In April 2007, Lomax-Smith opposed proposed federal changes to the state's school entry system, arguing that requiring all students to begin school in the first term would reduce flexibility and disrupt arrangements she stated were effective in the state. She later reported that public school secondary retention rate had reached its highest level in 12 years, attributing the increase to reforms to the South Australian Certificate of Education, flexible learning pathways, school engagement policies, and the raising of the compulsory school leaving age. On 21 December, she announced funding for the implementation of the compulsory Year 12 Personal Learning Plan subject in South Australian secondary schools.
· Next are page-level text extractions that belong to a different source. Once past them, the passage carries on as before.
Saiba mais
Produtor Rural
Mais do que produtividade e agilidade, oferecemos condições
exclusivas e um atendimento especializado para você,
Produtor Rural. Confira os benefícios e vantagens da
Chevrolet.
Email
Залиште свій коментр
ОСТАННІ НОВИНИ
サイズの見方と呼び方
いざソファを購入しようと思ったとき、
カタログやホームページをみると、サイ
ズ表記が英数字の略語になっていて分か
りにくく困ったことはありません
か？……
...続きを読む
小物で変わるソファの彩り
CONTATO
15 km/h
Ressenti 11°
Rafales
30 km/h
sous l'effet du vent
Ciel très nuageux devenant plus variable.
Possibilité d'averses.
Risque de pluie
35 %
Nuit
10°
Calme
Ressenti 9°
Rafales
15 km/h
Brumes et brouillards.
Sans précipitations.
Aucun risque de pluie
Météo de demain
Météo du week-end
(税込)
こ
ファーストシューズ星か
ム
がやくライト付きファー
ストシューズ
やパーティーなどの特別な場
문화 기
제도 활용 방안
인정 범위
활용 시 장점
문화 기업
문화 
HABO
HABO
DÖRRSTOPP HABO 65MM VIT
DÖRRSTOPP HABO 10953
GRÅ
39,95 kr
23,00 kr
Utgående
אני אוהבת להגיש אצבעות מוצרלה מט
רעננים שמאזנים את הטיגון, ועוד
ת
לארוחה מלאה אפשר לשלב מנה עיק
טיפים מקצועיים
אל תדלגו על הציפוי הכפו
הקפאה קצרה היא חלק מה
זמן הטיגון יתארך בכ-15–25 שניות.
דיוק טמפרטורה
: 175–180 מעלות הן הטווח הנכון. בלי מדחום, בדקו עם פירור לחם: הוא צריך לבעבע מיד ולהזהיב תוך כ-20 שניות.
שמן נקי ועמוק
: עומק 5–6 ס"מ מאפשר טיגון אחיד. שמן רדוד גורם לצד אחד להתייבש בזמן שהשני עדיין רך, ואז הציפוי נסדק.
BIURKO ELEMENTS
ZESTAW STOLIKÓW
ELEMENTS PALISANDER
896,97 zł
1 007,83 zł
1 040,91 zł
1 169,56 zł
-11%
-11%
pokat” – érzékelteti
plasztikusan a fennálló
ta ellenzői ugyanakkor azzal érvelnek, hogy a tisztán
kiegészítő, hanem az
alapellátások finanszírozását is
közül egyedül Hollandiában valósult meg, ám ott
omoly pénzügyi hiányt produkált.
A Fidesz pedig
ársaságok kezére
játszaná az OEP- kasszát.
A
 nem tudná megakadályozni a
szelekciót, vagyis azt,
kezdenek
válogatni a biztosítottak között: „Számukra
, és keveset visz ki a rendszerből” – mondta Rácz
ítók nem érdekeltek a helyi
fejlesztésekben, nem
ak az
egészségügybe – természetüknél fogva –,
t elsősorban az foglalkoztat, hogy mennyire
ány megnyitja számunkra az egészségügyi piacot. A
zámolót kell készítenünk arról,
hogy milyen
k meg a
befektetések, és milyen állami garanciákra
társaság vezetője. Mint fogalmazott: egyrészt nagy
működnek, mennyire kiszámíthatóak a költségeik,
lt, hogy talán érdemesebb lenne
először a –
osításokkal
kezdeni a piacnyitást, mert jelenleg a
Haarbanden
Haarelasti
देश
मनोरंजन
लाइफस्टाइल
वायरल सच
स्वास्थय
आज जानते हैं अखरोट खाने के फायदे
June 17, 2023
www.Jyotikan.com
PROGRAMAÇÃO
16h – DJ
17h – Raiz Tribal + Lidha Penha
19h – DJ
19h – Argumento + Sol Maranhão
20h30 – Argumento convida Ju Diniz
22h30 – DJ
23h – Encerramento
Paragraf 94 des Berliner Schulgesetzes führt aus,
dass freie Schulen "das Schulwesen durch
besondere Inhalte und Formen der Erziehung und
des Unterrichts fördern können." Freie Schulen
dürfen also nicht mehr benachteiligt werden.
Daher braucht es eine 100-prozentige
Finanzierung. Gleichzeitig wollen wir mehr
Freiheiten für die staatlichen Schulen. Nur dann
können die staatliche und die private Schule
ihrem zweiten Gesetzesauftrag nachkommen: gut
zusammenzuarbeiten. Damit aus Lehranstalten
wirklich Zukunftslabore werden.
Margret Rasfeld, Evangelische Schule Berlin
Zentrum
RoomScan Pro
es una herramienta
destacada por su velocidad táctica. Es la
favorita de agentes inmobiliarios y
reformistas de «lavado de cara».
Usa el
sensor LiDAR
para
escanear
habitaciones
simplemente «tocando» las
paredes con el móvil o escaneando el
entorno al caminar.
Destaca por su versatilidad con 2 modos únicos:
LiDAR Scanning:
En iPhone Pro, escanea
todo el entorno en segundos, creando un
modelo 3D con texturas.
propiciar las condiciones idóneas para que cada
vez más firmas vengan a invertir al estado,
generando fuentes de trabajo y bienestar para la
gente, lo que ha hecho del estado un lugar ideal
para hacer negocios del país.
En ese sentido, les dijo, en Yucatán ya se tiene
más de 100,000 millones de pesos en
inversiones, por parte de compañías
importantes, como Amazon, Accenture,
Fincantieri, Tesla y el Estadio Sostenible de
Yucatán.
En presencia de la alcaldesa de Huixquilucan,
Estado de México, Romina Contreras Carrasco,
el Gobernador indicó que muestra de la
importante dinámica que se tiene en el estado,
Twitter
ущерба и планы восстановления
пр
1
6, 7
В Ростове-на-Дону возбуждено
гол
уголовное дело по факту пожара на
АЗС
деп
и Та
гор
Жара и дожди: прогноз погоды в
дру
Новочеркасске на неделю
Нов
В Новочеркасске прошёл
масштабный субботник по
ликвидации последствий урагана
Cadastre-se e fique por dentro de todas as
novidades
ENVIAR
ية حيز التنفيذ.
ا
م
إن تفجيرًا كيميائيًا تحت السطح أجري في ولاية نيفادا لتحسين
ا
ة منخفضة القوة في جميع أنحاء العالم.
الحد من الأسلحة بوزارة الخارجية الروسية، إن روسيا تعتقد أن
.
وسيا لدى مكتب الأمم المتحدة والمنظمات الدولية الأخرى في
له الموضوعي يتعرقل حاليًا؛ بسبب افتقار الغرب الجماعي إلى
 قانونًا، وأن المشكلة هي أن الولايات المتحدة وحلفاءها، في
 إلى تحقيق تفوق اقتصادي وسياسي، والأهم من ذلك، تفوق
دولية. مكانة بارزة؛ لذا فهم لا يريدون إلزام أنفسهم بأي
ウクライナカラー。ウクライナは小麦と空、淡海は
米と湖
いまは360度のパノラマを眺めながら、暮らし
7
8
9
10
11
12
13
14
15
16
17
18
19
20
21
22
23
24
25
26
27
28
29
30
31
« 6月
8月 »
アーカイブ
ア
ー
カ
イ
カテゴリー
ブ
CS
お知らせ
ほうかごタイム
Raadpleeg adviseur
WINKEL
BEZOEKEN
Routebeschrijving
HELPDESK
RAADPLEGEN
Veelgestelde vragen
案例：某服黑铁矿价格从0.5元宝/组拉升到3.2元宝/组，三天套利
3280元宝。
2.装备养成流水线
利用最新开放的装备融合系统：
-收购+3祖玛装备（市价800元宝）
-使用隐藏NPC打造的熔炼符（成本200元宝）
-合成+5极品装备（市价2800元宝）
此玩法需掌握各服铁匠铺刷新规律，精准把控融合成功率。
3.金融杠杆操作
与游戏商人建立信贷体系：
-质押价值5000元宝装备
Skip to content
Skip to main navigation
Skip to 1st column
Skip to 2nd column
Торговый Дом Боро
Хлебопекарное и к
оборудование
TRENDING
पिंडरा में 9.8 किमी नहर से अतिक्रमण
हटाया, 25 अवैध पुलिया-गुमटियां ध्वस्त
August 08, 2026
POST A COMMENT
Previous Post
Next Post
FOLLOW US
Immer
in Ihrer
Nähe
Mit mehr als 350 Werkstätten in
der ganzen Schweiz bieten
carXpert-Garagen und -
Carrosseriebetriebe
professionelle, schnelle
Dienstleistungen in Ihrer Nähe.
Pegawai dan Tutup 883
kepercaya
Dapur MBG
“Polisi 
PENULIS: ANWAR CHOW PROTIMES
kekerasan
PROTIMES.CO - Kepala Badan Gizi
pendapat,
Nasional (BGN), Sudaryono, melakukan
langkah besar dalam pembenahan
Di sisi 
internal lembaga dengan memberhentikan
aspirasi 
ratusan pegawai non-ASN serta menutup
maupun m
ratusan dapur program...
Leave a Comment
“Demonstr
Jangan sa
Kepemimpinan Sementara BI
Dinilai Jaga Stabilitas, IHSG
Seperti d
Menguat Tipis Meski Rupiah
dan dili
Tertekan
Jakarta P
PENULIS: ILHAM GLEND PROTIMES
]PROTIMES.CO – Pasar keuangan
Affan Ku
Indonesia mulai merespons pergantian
In April 2008, Lomax-Smith announced that South Australia would pursue national childcare reform through the establishment of integrated children's centres combining family support, education, childcare, and health services. In July, she was appointed Acting Minister for Employment, Training and Further Education, Acting Minister for Science and Information Economy, Acting Minister for Youth, and Acting Minister for Gambling during the absence of Paul Caica. During the same month, teachers represented by the Australian Education Union protested outside her electorate office during an industrial dispute concerning wages, class sizes, and school resources in South Australia. On 24 July, her portfolio of Minister for Education and Children's Services was renamed Minister for Education, and she was additionally appointed Minister for Mental Health and Substance Abuse. In August, she commented on the recording and online distribution of a violent altercation between two girls at an Adelaide railway station, arguing that media and recording technologies could contribute to negative behaviour among young people. During the same period, she participated in the opening of the APY Lands Substance Misuse Facility at Amata, which provided outreach programs and residential rehabilitation services addressing drug abuse and petrol sniffing in Aṉangu Pitjantjatjara Yankunytjatjara (APY) communities. In December, she defended the continued use of A to E grading in South Australian school reports.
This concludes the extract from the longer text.